Tax Consequences of marital breakdown
The breakdown of a marriage is a stressful time but it is important to consider the resulting tax implications.
Once you have separated each of you reverts, for tax purposes, to single assessment. Each party can claim a one parent family tax credit and the single parent rate band as long as you have not remarried or are not cohabiting.
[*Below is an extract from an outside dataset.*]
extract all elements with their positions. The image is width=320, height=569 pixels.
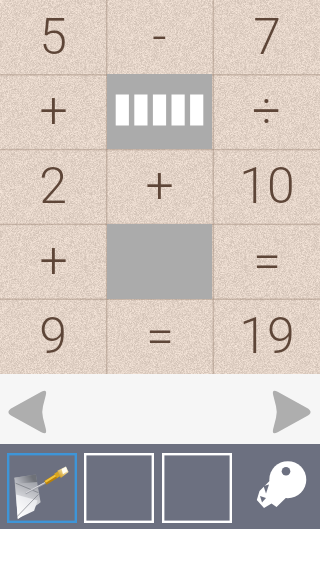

If you are the non-custodial parent you must ensure that the separation agreement records that the children can and do stay with you for at least one night of the year.
If one spouse makes payments for the benefit of the other spouse under a legally enforceable maintenance arrangement, then:
- the spouse making the payments is entitled to a tax and USC deduction for the payments and
- the spouse who receives the maintenance is taxable on the payments.
This does not apply for maintenance payable in respect of children or for voluntary maintenance payments.
The meaning of separation for tax purposes
Both factual and legal separations are considered separations from an income tax and CGT perspective. However, only divorce impacts on the spousal exemptions from CAT and stamp duty.
A husband and wife are treated as “living together” unless they are separated:
- under a court order or by deed of separation, or
- in such circumstances as are likely to be permanent.
In general Revenue will consider a separation to be permanent if the couple is living apart by mutual consent or due to their circumstances and the separation has continued for a considerable period of time, usually taken as a minimum of one year.
Capital Gains Tax (CGT)
A couple must be married and “living together” in order to avail of the inter-spousal exemption from CGT. A transfer under a court order or formal deed in relation to a separation or divorce is exempt from tax. If you are living apart under an informal agreement, a disposal to your ex-spouse will trigger a CGT liability. To avoid this, ensure asset transfers happen while you are still living together or as part of a formal separation agreement.
Capital Acquisitions Tax (CAT)
A gift or inheritance from your spouse is exempt. A legal or factual separation does not affect this exemption for individuals whose marriage at the date of the gift or inheritance is recognised as valid inIreland. A transfer under a court order or formal deed in relation to a separation or divorce is also exempt.
The stamp duty exemption available for transfers between spouses is affected by a divorce but not by a legal or factual separation. A transfer under a court order or formal deed in relation to a separation or divorce is also exempt.
Other points to note
The taxation rules of separated couples are not altered by the fact that one spouse may be non-Irish resident.
The extent to which non-resident separated spouse in receipt of maintenance payments is liable to Irish tax will depend on whether or not there is a Double Tax Agreement between Ireland and his or her country or residence.
If the separated spouse making the maintenance payments is not Irish tax resident but the recipient spouse is, then the income is taxable inIreland.